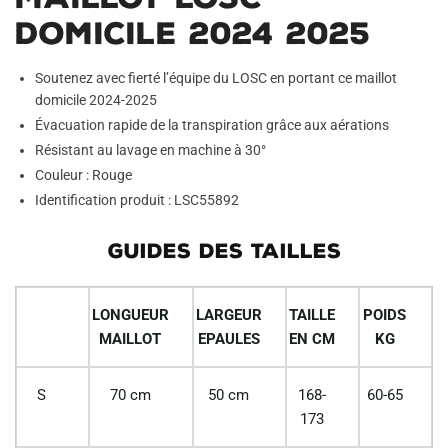
Domicile 2024 2025
Soutenez avec fierté l’équipe du LOSC en portant ce maillot
domicile 2024-2025
Évacuation rapide de la transpiration grâce aux aérations
Résistant au lavage en machine à 30°
Couleur : Rouge
Identification produit : LSC55892
GUIDES DES TAILLES
LONGUEUR
LARGEUR
TAILLE
POIDS
MAILLOT
EPAULES
EN CM
KG
S
70 cm
50 cm
168-
60-65
173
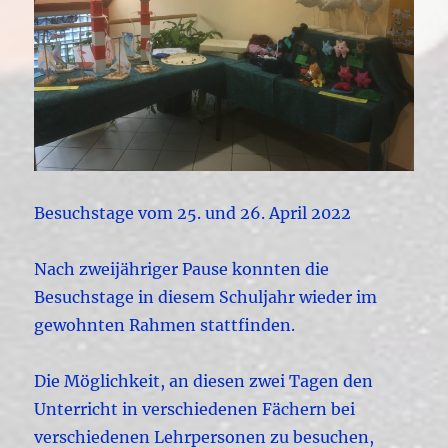
Besuchstage vom 25. und 26. April 2022
Nach zweijähriger Pause konnten die
Besuchstage in diesem Schuljahr wieder im
gewohnten Rahmen stattfinden.
Die Möglichkeit, an diesen zwei Tagen den
Unterricht in verschiedenen Fächern bei
verschiedenen Lehrpersonen zu besuchen,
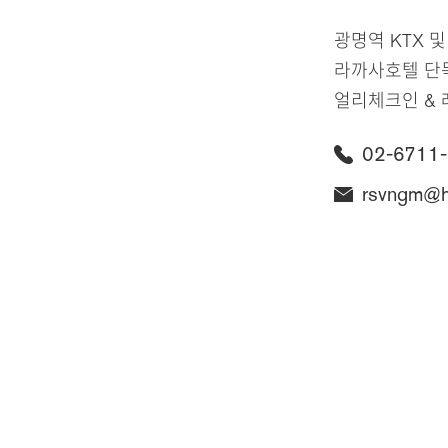
광명역 KTX 
라까사호텔 단
얼리체크인 & 
02-6711
rsvngm@ho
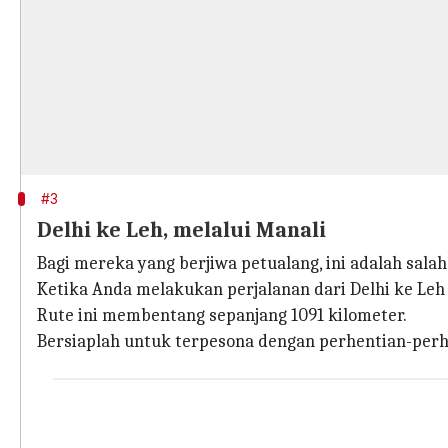
#3
Delhi ke Leh, melalui Manali
Bagi mereka yang berjiwa petualang, ini adalah salah
Ketika Anda melakukan perjalanan dari Delhi ke L
Rute ini membentang sepanjang 1091 kilometer.
Bersiaplah untuk terpesona dengan perhentian-perhen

****************************************

• _Assignment_: Keep the pictures out of the copy and write out the data exactly as it stands.

• _Output for this exercise_:
Domicile 2024 2025
Soutenez avec fierté l’équipe du LOSC en portant ce maillot
domicile 2024-2025
Évacuation rapide de la transpiration grâce aux aérations
Résistant au lavage en machine à 30°
Couleur : Rouge
Identification produit : LSC55892
GUIDES DES TAILLES
LONGUEUR
LARGEUR
TAILLE
POIDS
MAILLOT
EPAULES
EN CM
KG
S
70 cm
50 cm
168-
60-65
173
Besuchstage vom 25. und 26. April 2022
Nach zweijähriger Pause konnten die
Besuchstage in diesem Schuljahr wieder im
gewohnten Rahmen stattfinden.
Die Möglichkeit, an diesen zwei Tagen den
Unterricht in verschiedenen Fächern bei
verschiedenen Lehrpersonen zu besuchen,
광명역 KTX 
라까사호텔 단
얼리체크인 & 
02-6711
rsvngm@ho
#3
Delhi ke Leh, melalui Manali
Bagi mereka yang berjiwa petualang, ini adalah salah
Ketika Anda melakukan perjalanan dari Delhi ke L
Rute ini membentang sepanjang 1091 kilometer.
Bersiaplah untuk terpesona dengan perhentian-perhen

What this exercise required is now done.